A. 6. A DN encoding the protein of claim 2.
A. 7. A DN encoding the protein of claim 3.
A. 8. A DN encoding the protein of claim 4.
A. 9. The DNA according to claim 5 or 6, which comprises the nucleotide sequence of nucleotide numbers 1 to 1389 shown in SEQ ID NO: 1 of the sequence listing. 10. The nucleotide sequence consisting of nucleotide numbers 1 to 1392 shown in SEQ ID NO: 2 in the sequence listing.

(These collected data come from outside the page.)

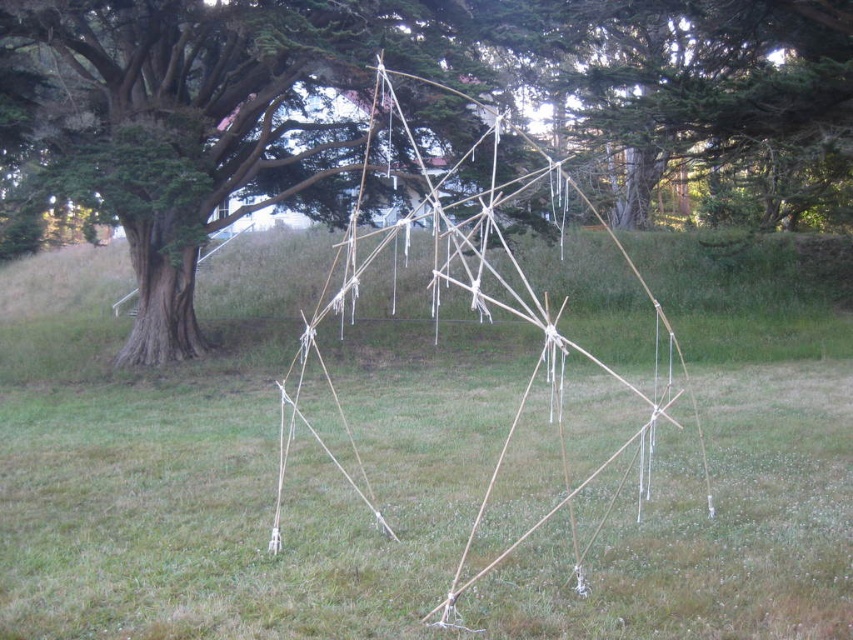 Which is more to the right, green grass at center or brown wood tree at center?

brown wood tree at center is more to the right.

Can you confirm if green grass at center is bigger than brown wood tree at center?

Incorrect, green grass at center is not larger than brown wood tree at center.

Which is behind, point (589, 600) or point (386, 51)?

Positioned behind is point (386, 51).

Find the location of a particular element. Image resolution: width=853 pixels, height=640 pixels. green grass at center is located at coordinates (234, 456).

Between brown wood tree at center and natural wood stick structure at center, which one is positioned higher?

Positioned higher is brown wood tree at center.

Identify the location of brown wood tree at center. (412, 108).

Where is `brown wood tree at center`? The image size is (853, 640). brown wood tree at center is located at coordinates (412, 108).

Is point (762, 472) closer to camera compared to point (463, 547)?

No, (762, 472) is further to viewer.

Between green grass at center and natural wood stick structure at center, which one is positioned lower?

green grass at center is lower down.

I want to click on green grass at center, so click(x=234, y=456). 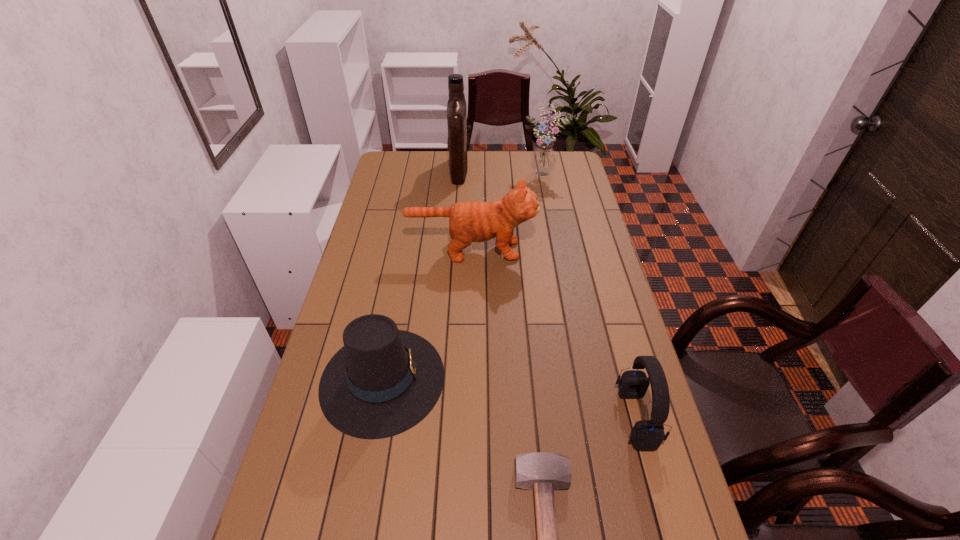 I want to click on the tallest object, so click(x=456, y=106).

The image size is (960, 540). In order to click on bouquet in this screenshot , I will do `click(543, 161)`.

Where is `the third tallest object`? This screenshot has height=540, width=960. the third tallest object is located at coordinates (474, 221).

Identify the location of the fourth nearest object. 474,221.

Locate an element on the screen. hat is located at coordinates click(x=384, y=381).

Find the location of `headset`. headset is located at coordinates (647, 435).

What are the coordinates of `vacant area situated 0.130m on the label side of the liquor` in the screenshot? It's located at (496, 170).

The image size is (960, 540). What are the coordinates of `free region located 0.100m on the front-facing side of the bouquet` in the screenshot? It's located at (551, 196).

The height and width of the screenshot is (540, 960). Find the location of `free space located on the face of the fourth nearest object`. free space located on the face of the fourth nearest object is located at coordinates (x=582, y=250).

Locate an element on the screen. vacant space positioned 0.310m on the front-facing side of the hat is located at coordinates (557, 379). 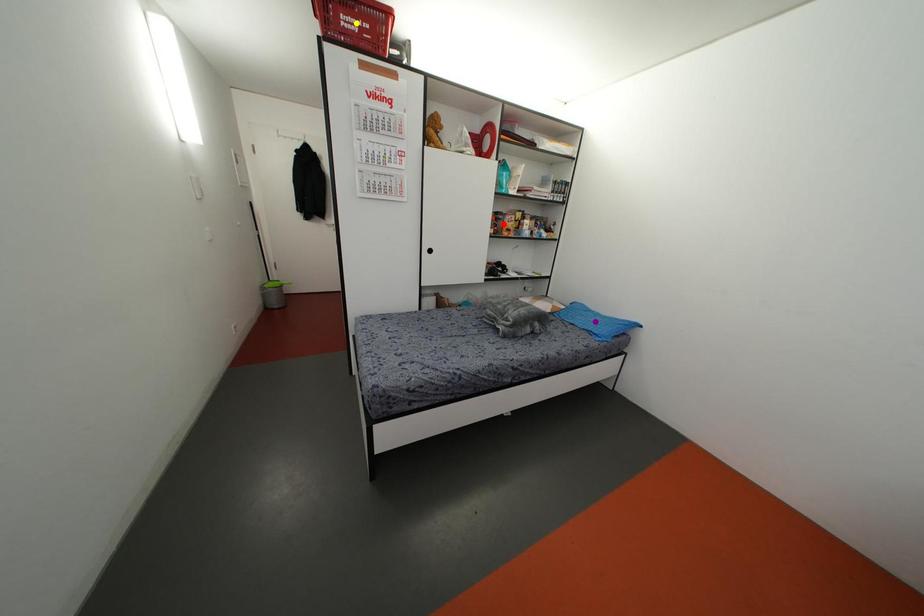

Or the DNA according to item 8. 11. A DNA expression vector comprising the DNA according to claim 5, 6, 7, 8, 9 or 10, and being included such that the DNA is expressible and replicable. 12. A host transformed with the DNA expression vector according to claim 11. 13. A host is transformed with a DNA expression vector comprising a DNA encoding the protein according to claim 1, 2, 3 or 4 and containing the DNA such that the DNA is expressible and replicable, The method for producing the protein according to claim 1, 2, 3 or 4, wherein the protein according to claim 1, 2, 3 or 4 is recovered from the host.